Several conventional PCR methods have been developed in different countries to identify Mycoplasma species either from isolates grown through classical culture or directly from milk samples13. However, so far only few Mycoplasma species have been isolated from dairy cattle in Argentina and there is scarce information about their frequency and the epidemiological and clinical features associated with their presence in local dairy herds. Hence, there is a need to generate methods for rapid identification at the species level to be used as a diagnostic tool both during outbreaks and epidemiological surveys. We have recently reported the isolation of M.leachii associated with arthritis in dairy calves and the development of a multiplex PCR for detecting both this organism and M.californicum12. Since other species have been reported to be associated with diseases in dairy cattle in Argentina10,14,15, the objectives of this study were to develop a multiplex PCR for identifying other Mycoplasma species (M. bovis and M.canadense) and to describe the frequency of Mycoplasma species isolated from clinical samples submitted to a diagnostic laboratory.

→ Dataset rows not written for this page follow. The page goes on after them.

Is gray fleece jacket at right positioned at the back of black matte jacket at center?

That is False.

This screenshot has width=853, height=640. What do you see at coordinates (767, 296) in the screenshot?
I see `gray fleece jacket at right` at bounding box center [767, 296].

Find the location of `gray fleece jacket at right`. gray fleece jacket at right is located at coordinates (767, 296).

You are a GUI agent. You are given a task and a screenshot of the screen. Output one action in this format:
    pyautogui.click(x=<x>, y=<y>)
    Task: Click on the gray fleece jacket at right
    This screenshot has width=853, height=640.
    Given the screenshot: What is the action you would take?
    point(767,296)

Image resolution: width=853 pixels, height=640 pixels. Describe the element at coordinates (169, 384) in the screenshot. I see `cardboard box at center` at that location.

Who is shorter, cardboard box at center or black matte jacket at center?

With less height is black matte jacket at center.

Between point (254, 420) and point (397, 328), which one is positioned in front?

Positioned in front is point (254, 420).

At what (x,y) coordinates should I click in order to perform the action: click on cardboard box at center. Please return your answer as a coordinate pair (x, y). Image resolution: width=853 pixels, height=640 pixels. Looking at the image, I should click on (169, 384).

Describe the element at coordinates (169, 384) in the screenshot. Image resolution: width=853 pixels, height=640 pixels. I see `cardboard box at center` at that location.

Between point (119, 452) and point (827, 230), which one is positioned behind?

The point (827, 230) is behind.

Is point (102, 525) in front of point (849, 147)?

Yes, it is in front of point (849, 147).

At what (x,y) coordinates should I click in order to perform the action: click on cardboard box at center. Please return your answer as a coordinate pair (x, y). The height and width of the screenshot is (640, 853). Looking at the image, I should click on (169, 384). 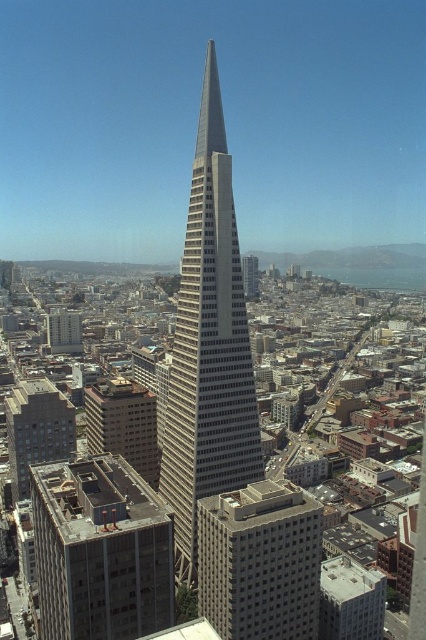 Question: Can you confirm if gray concrete skyscraper at center is positioned to the left of brown concrete building at lower left?

Choices:
 (A) yes
 (B) no

Answer: (B)

Question: Does gray concrete building at lower left come behind brown concrete building at lower left?

Choices:
 (A) no
 (B) yes

Answer: (A)

Question: Which object appears farthest from the camera in this image?

Choices:
 (A) gray concrete skyscraper at center
 (B) gray concrete building at lower left
 (C) concrete building at lower left

Answer: (B)

Question: Which of these objects is positioned closest to the gray concrete building at lower left?

Choices:
 (A) gray concrete skyscraper at center
 (B) brown concrete building at lower left

Answer: (B)

Question: Among these points, which one is nearest to the camera?

Choices:
 (A) (141, 388)
 (B) (210, 400)
 (C) (89, 532)
 (D) (287, 589)

Answer: (C)

Question: Is concrete building at lower left further to camera compared to gray concrete building at lower left?

Choices:
 (A) no
 (B) yes

Answer: (A) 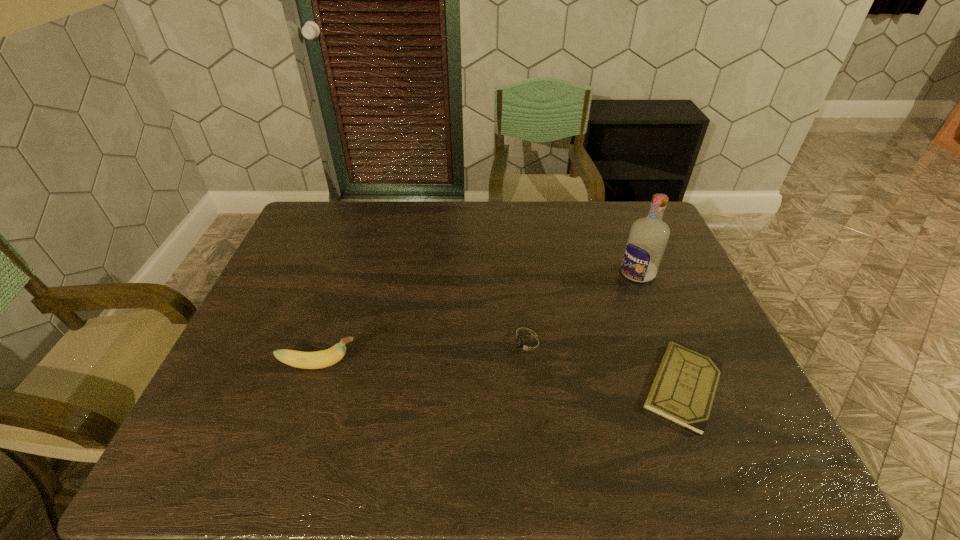 At what (x,y) coordinates should I click in order to perform the action: click on vacant spot on the desktop that is between the third shortest object and the shortest object and is positioned on the face of the watch. Please return your answer as a coordinate pair (x, y). The height and width of the screenshot is (540, 960). Looking at the image, I should click on (453, 373).

What are the coordinates of `vacant spot on the desktop that is between the banana and the shortest object and is positioned on the label of the farthest object` in the screenshot? It's located at (515, 376). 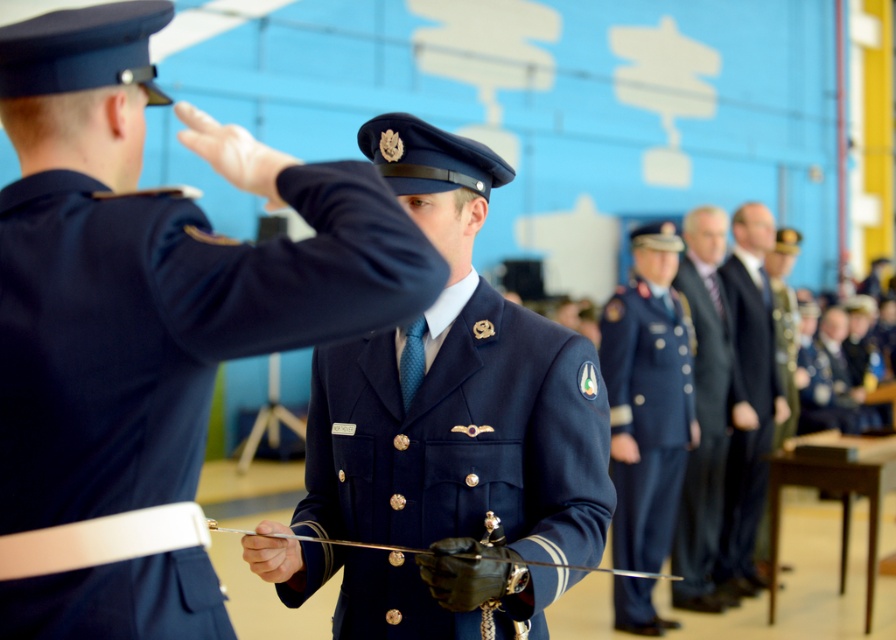 Between point (98, 289) and point (638, 545), which one is positioned in front?

Point (98, 289) is in front.

The width and height of the screenshot is (896, 640). Describe the element at coordinates (153, 273) in the screenshot. I see `navy blue uniform at center` at that location.

The width and height of the screenshot is (896, 640). I want to click on navy blue uniform at center, so click(x=153, y=273).

Between blue fabric uniform at center and dark blue suit at center, which one has less height?

With less height is blue fabric uniform at center.

Is blue fabric uniform at center to the left of dark blue suit at center from the viewer's perspective?

Yes, blue fabric uniform at center is to the left of dark blue suit at center.

Measure the distance between point (626,337) and camera.

A distance of 9.09 meters exists between point (626,337) and camera.

In order to click on blue fabric uniform at center in this screenshot , I will do pos(645,417).

Can you confirm if navy blue uniform at center is smaller than dark gray suit at center?

Correct, navy blue uniform at center occupies less space than dark gray suit at center.

Is navy blue uniform at center positioned in front of dark gray suit at center?

Yes, it is in front of dark gray suit at center.

This screenshot has height=640, width=896. Identify the location of navy blue uniform at center. (153, 273).

Identify the location of navy blue uniform at center. The width and height of the screenshot is (896, 640). (153, 273). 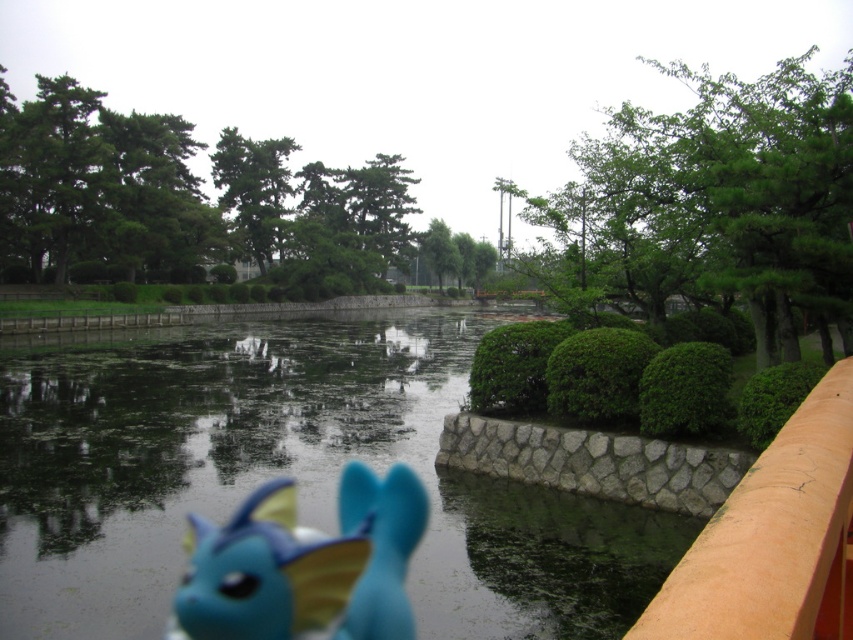 Does blue matte plush toy at lower center appear under green matte tree at upper center?

Correct, blue matte plush toy at lower center is located below green matte tree at upper center.

Does blue matte plush toy at lower center appear on the left side of green matte tree at upper center?

No, blue matte plush toy at lower center is not to the left of green matte tree at upper center.

Where is `blue matte plush toy at lower center`? blue matte plush toy at lower center is located at coordinates (305, 564).

Does point (648, 230) come behind point (451, 252)?

No, it is in front of (451, 252).

Does point (689, 182) lie in front of point (422, 236)?

Yes, point (689, 182) is in front of point (422, 236).

Is point (782, 195) behind point (419, 236)?

That is False.

This screenshot has height=640, width=853. Identify the location of green leafy tree at upper right. (717, 202).

Can you confirm if blue plush toy at center is thinner than green matte tree at upper center?

Correct, blue plush toy at center's width is less than green matte tree at upper center's.

Can you confirm if blue plush toy at center is positioned above green matte tree at upper center?

No.

Identify the location of blue plush toy at center. Image resolution: width=853 pixels, height=640 pixels. 381,547. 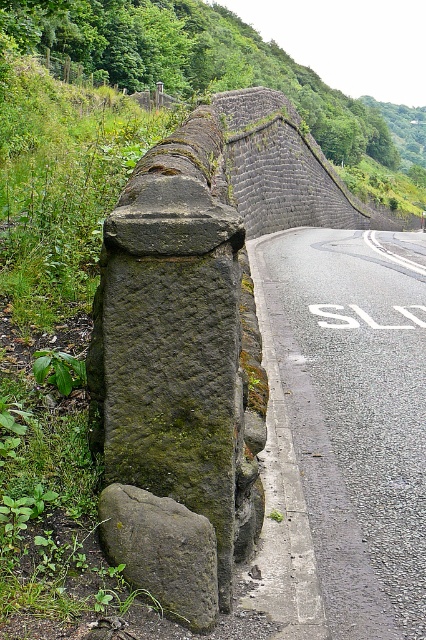 Which is behind, point (210, 51) or point (278, 637)?

The point (210, 51) is more distant.

Does green mossy stone wall at upper center have a greater width compared to gray concrete curb at lower center?

Indeed, green mossy stone wall at upper center has a greater width compared to gray concrete curb at lower center.

I want to click on green mossy stone wall at upper center, so click(187, 61).

Can you confirm if green mossy stone wall at upper center is positioned below green mossy rock at left?

No, green mossy stone wall at upper center is not below green mossy rock at left.

Can you confirm if green mossy stone wall at upper center is bigger than green mossy rock at left?

Correct, green mossy stone wall at upper center is larger in size than green mossy rock at left.

Locate an element on the screen. The height and width of the screenshot is (640, 426). green mossy stone wall at upper center is located at coordinates [187, 61].

Can you confirm if asphalt road at center is thinner than green mossy stone wall at upper center?

Correct, asphalt road at center's width is less than green mossy stone wall at upper center's.

Looking at this image, which is more to the right, asphalt road at center or green mossy stone wall at upper center?

Positioned to the right is green mossy stone wall at upper center.

Who is more distant from viewer, (400, 483) or (176, 65)?

Point (176, 65)

At what (x,y) coordinates should I click in order to perform the action: click on asphalt road at center. Please return your answer as a coordinate pair (x, y). The width and height of the screenshot is (426, 640). Looking at the image, I should click on (354, 420). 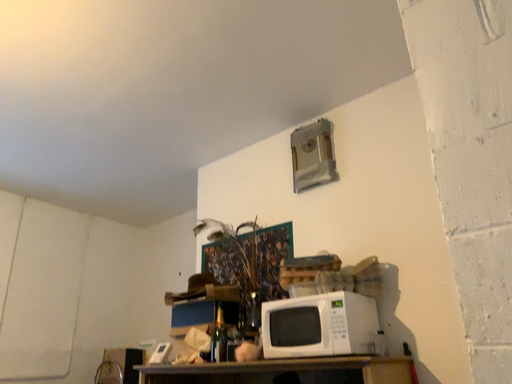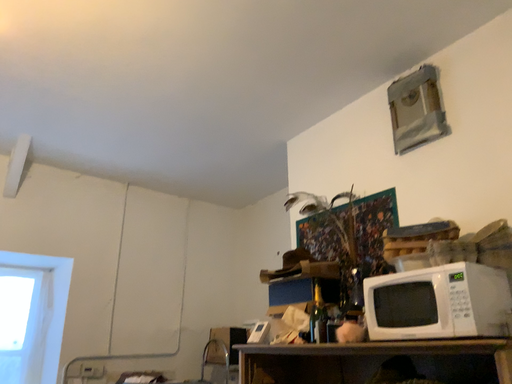 Question: Which way did the camera rotate in the video?

Choices:
 (A) rotated left
 (B) rotated right

Answer: (A) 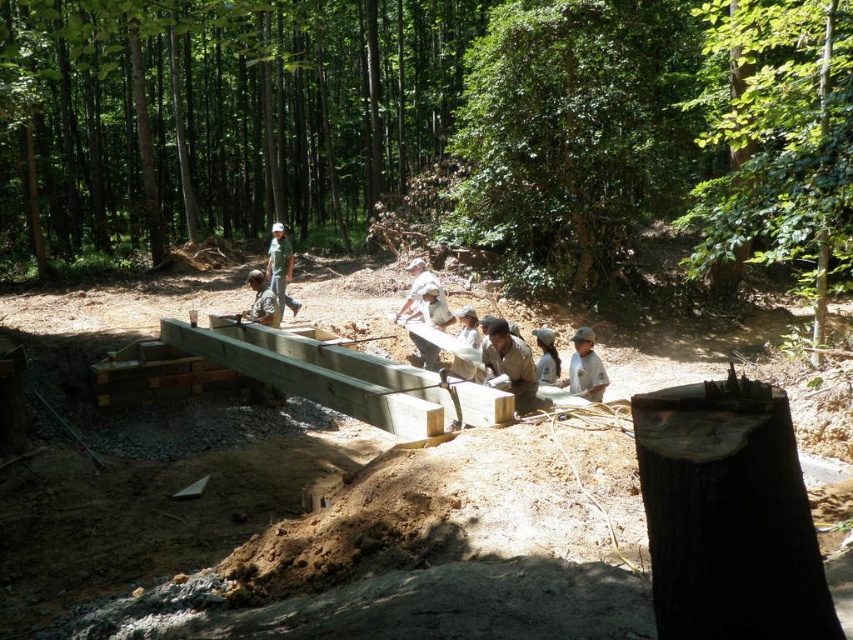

A total of 1548 samples were submitted to the Microbiology Laboratory of the Rafaela Experiment Station of INTA from January 2009 to July 2016 by veterinarians who suspected the presence of Mycoplasma as etiologic agent of diseases in dairy cattle. One hundred and seven of these samples were from bulk tank milk, 1412 from composite milk from individual cows and 29 from various organs and biological fluids of dairy calves. The samples came from dairy farms located in the central dairy area of Argentina (Santa Fe and Córdoba provinces) and in the Mar y Sierras dairy area (Buenos Aires province). In a first stage, biological specimens were processed by the classical methodology using modified Hayflick medium at 37°C in a 10% CO2 atmosphere incubated for 7–10 days and Mycoplasmas were presumptively identified on the basis of their colony morphology under a microscope at 15–25× magnification as previously described12. DNA from bacterial growth in culture medium from colonies suspected to be Mycoplasma spp. was extracted using the procedure previously described12 and subjected to a PCR test to confirm that isolates belonged to this genus2. For further identification of M. leachii and M. californicum a multiplex PCR to amplify specific DNA fragments from the conserved spacer region between the 16S and 23S ribosomal RNA gene was carried out as previously described12.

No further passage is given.